Jon: Let’s talk about why you started this project.
Erik: I started this project based on the research that I did, but also based on the observations Tulum and its surroundings. So usually, people that come here, they want to get in touch with a more primeval sense of themselves. You can see this trend around the world?
Jon: Why do you think people want to do that?
Erik: They lost touch with the most basic parts of being human
Jon: Is that new, or have people always felt that way, or is that the latest way of expressing themselves?
Erik: I think the more people use technology, the more lost they can get in it. People still need that primeval part of themselves, just doing the simple things in life. They forget what it means. Just to feel like an animal is going to come behind you, that feeling of being in nature, just being amazed by something. that hearing the wind or the sound of the sea. I think people forget these things that are intrinsic to being human or feeling like an animal. That sense of adventure or awe is something people need in their lives, and they start to lose touch with that. And things like burning man or here in Tulum help people reconnect for a little bit with that. That intrinsic nature of being an animal human.
Jon: An animal human?
Erik: An animal human.
Jon: What’s an animal human?
Erik: It’s a human where we’re all animals, and we shouldn’t think about ourselves as anything else.
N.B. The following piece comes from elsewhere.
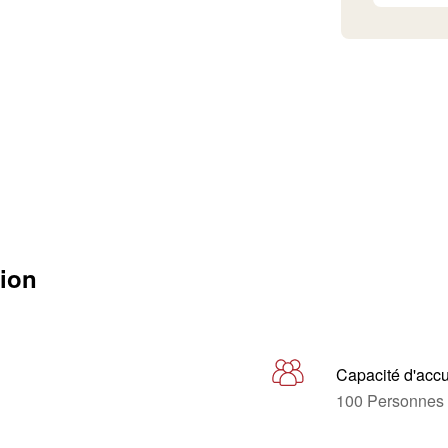
tion
Capacité d'accu
100 Personnes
Jon: How is this reflected in your architecture?
Erik: I had these three principles and guidelines, so first of all, awe and mystery. Something that Albert Einstein said is “the most beautiful we can experience is the mysterious, he to whom the emotion is the stranger, can no longer pause to wonder and stand wrapped in awe, is as good as dead. His eyes are closed.” So, I think having this sense of awe makes you feel alive, it brings your awareness to a different level and it’s what people are looking for. The way I included it into my design and the work that I do is really paying attention to the details that might create a sense of awe and wonder in people.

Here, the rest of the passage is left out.